Sunday, August 29, 2010

Intro

The problem with criminology today is dead-end research. This should be evident from two persistent mythologies of crime, which have needlessly consumed so much time and money: the conservative "war on drugs" and the liberal "war on poverty". 

Drugs, conservatives have argued for decades, cause crime by affecting the consciousness of their user. The drug user loses his moral restraint and commits crimes to support his addiction. In order to reduce crime, conservatives sought to eliminate the supply of drugs. After many years of drug enforcement, supply has exploded, drugs are cheaper, and drug-related crime and violence remains as big a problem as ever.
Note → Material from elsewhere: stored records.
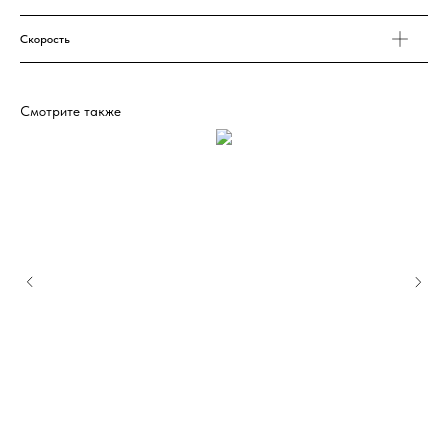
Скорость
Смотрите также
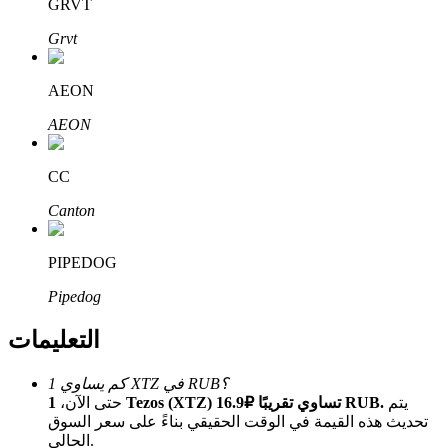
Bitrue
AI
GRVT
Grvt
AEON
AEON
شركاء بيترو
CC
Canton
PIPEDOG
Pipedog
التعليمات
شركاء Bitrue
كم يساوي 1 XTZ في RUB؟
يتم
1 Tezos (XTZ) تساوي تقريبًا ₽16.9 RUB.
حتى الآن،
تصل العمولات إلى 65٪!
تحديث هذه القيمة في الوقت الحقيقي بناءً على سعر السوق
الحالي.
Advocates of the "war on poverty" argue that without disparities of wealth, crime would decrease. The premise is that criminals are not unlike the law abiding in their life goals, but due to economic disadvantages they are compelled to pursue these goals by criminal means. For example a youth, failing to see bright career opportunities due to his poverty, joins a gang. In response, many social programs have attempted to transform poor communities to reduce the attractiveness of crime. Following the policies of President Johnson intended to address this disparity, crime skyrocketed.

Today, conservatives still fight the drug trade in the name of reducing crime, and liberals continue to fight for social welfare programs. The political struggle remains largely immune to consequences. To evaluate the results of a policy risks questioning its validity, something neither side appears willing to do.

Both of these perspectives share a common trait: in neither literature is there an attempt to study the criminal's actual thinking and motivation. Both sides assume a deterministic, "a priori" stance, by projecting a mockup of a human being and speculating on the inputs required to produce criminal behavior. The resulting policies expose a difficult truth: to understand crime you have to study the criminal.

My purpose with this blog is to share an alternative: to present research I find in my studies that addresses, even in part, criminal thinking and motivation. Crime is a choice. Any worthwhile theory of crime has to identify the reasons for that choice in the field, not the researchers own head.